STUDY MATERIAL:
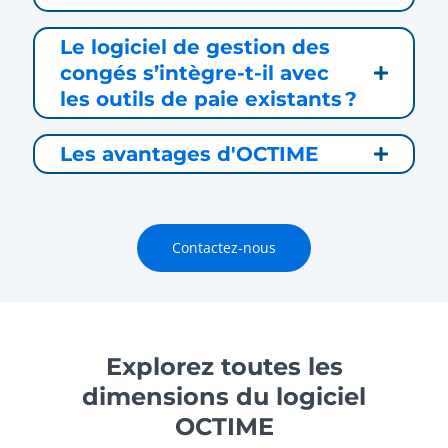
Le logiciel de gestion des
congés s’intègre-t-il avec
les outils de paie existants ?
Les avantages d'OCTIME
Contactez-nous
Explorez toutes les
dimensions du logiciel
OCTIME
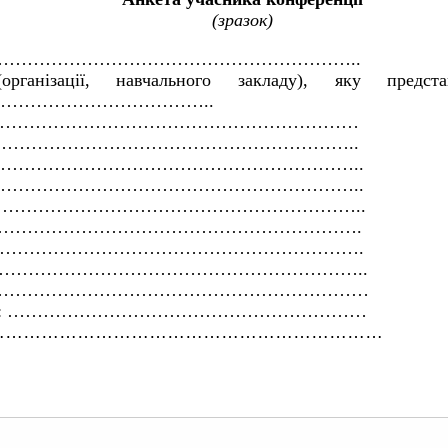
(зразок)
…………………………………………………..
ганізації, навчального закладу), яку предст
……………………………..
……………………………………………………………
: ………………………………………………………………..
…………………………………………………………………..
………………………………………………………………..
 …………………………………………………………………..
………………………………………………………………….
………………………………………………………………….
: ………………………………………………………………..
 ………………………………………………………
…
бо заочна): ……………………………………………………
нні: ………………………………………………………………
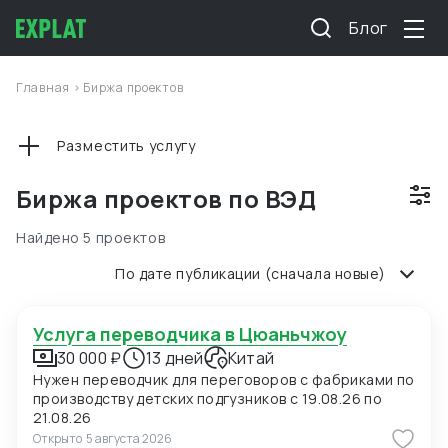
Блог
Главная
>
Биржа проектов
Разместить услугу
Биржа проектов по ВЭД
Найдено 5 проектов
По дате публикации (сначала новые)
Услуга переводчика в Цюаньчжоу
30 000 ₽
13 дней
Китай
Нужен переводчик для переговоров с фабриками по
производству детских подгузников с 19.08.26 по
21.08.26
Открыто
5 августа 2026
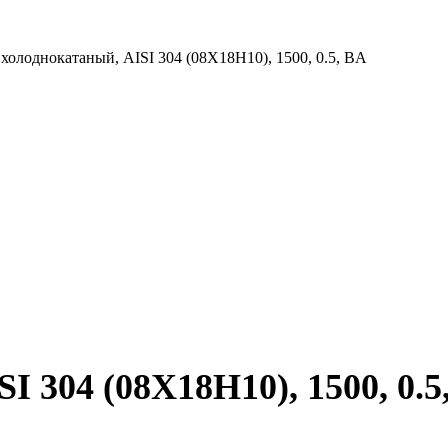
 холоднокатаный, AISI 304 (08Х18Н10), 1500, 0.5, BA
I 304 (08Х18Н10), 1500, 0.5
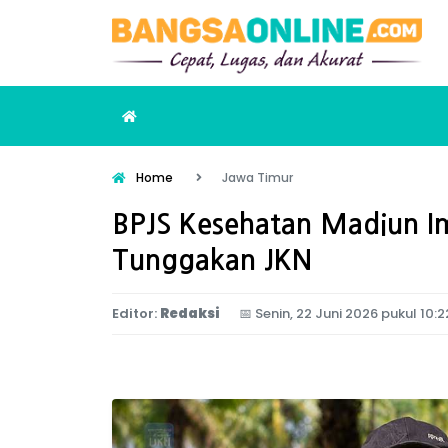
Home
Jawa Timur
BPJS Kesehatan Madiun Im
Tunggakan JKN
Editor:
Redaksi
📅
Senin, 22 Juni 2026 pukul 10:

GOAL OF THE EXERCISE: Having found the line with "Contactez-nous" and the line with "бо заочна): ……………………………………………………" in the material above, write out exactly those two and every line between, leaving the pictures out.

RESPONSE:
Contactez-nous
Explorez toutes les
dimensions du logiciel
OCTIME
(зразок)
…………………………………………………..
ганізації, навчального закладу), яку предст
……………………………..
……………………………………………………………
: ………………………………………………………………..
…………………………………………………………………..
………………………………………………………………..
 …………………………………………………………………..
………………………………………………………………….
………………………………………………………………….
: ………………………………………………………………..
 ………………………………………………………
…
бо заочна): ……………………………………………………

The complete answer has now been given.